Recently, The Common Man beerily reminded me and others of a gem of a Roy Scheider vehicle called, “Night Game.” The YouTube remnants aren’t particularly illuminating, but …
Roxy likes to dance! Bobby Bonilla! But otherwise meh. The Wikipedia summary of “Night Game,” however, is a cornucopia of delights:
A number of young women are found dead on or around the beaches of Galveston and the one thing they all have in common is that they were murdered when Houston Astros ace pitcher Silvio Baretto (an amalgamation of real-life pitchers Bob Knepper and Juan Agosto) pitches and wins a night game at the Astrodome. Additionally, each victim had their throats slashed by some sort of knife or hook.
Scheider plays former minor league baseball player turned Galveston homicide detective Mike Seaver who is engaged to a lady with an accent that repeatedly changes from southern to non-southern throughout the film. Her name is Roxy. Seaver is a staunch Astros fan and is the only person on the case that begins to realize the coincidence of the deaths coming after Sil Barretto’s night game wins in the Dome.
Once upon a time, a greenlit project, which starred a reasonably accomplished actor, was structured indirectly around a character who was a pleasing melange — in aspect, carriage and world-view — of Bob Knepper and Juan Agosto. Nothing you hear today will be as amazing as that. My only hope is that the movie culminates in the Astros’ decision to place Barretto on irrevocable waivers in order to spare the women of Galveston from grim demise.

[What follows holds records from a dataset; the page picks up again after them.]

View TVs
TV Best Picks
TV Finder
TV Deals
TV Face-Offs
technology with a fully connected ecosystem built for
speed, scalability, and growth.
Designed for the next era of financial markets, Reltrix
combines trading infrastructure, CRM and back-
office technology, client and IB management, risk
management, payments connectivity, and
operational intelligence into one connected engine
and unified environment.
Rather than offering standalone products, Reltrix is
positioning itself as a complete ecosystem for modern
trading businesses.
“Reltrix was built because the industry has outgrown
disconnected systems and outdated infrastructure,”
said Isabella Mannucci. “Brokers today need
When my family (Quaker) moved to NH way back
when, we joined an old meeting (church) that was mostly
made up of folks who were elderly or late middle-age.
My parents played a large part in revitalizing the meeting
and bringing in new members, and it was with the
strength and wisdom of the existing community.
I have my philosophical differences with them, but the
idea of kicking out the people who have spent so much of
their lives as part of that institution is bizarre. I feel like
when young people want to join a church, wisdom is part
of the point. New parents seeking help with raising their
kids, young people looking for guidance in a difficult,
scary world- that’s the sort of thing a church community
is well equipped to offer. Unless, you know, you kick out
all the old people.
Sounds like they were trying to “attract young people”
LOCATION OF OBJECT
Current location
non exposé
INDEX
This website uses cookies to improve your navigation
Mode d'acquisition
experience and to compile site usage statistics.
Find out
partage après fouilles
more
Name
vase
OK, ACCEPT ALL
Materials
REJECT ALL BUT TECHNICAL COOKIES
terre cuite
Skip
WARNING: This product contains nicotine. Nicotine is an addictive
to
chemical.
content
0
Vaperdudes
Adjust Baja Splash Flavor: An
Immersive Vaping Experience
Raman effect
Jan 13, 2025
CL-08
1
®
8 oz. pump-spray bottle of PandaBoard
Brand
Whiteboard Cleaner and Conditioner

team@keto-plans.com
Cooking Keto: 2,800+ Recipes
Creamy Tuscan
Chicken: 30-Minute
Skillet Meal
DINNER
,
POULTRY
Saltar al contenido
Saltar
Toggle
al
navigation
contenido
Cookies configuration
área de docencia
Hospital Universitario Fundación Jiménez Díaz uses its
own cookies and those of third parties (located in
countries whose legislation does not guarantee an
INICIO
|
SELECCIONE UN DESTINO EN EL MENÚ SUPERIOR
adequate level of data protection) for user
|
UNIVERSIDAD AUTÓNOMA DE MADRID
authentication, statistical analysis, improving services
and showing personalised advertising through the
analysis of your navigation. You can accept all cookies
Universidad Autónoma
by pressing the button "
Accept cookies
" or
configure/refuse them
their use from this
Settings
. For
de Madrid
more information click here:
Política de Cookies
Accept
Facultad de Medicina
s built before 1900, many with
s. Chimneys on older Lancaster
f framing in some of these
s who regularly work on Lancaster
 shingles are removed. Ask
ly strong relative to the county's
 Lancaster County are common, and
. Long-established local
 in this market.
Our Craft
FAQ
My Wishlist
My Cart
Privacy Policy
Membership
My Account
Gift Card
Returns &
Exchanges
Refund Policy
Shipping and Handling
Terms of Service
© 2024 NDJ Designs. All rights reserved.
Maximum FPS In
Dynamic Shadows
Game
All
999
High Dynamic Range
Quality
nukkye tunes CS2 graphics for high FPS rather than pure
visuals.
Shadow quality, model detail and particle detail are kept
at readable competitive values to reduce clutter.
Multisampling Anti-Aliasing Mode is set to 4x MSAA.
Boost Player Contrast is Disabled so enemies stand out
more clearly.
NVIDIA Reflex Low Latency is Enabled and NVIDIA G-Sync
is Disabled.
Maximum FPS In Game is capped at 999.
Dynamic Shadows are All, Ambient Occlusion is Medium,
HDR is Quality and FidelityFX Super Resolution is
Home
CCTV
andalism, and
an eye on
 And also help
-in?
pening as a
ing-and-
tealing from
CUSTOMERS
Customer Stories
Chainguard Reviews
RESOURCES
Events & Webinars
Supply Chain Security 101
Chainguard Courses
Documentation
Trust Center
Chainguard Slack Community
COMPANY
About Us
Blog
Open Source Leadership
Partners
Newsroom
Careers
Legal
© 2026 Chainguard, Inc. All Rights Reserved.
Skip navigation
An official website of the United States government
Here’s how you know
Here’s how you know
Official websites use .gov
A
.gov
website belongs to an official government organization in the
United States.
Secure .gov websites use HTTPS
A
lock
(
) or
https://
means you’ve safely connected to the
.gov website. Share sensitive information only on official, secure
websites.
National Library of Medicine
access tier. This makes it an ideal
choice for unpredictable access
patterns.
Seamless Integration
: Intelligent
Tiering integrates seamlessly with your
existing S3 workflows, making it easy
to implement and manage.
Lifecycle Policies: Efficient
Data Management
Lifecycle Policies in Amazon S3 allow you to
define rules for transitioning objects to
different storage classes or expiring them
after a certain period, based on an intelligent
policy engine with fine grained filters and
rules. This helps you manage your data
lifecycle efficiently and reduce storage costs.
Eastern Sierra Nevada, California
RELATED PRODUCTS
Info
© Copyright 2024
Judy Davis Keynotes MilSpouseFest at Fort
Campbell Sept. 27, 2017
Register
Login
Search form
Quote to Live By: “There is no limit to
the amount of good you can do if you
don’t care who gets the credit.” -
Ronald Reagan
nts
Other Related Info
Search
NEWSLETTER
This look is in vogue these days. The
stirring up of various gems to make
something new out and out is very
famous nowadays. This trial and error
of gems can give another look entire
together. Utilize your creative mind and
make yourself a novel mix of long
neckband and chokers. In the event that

Over at Rotten Tomatoes, just 20% of viewers enjoyed “Night Game,” but, let’s be honest, those are awful, awful people. In an effort to restore “Night Game” to its rightful place in cinema’s firmament, I have added the following objective fact to the film’s aforementioned Wikipedia page:
A consortium of experts recently named “Night Game” as the greatest movie in the history of ever.
What harrows me is that the revisionist beasts over at Rotten Tomatoes will surely remove that objective fact from the record. So enjoy the truth while you can.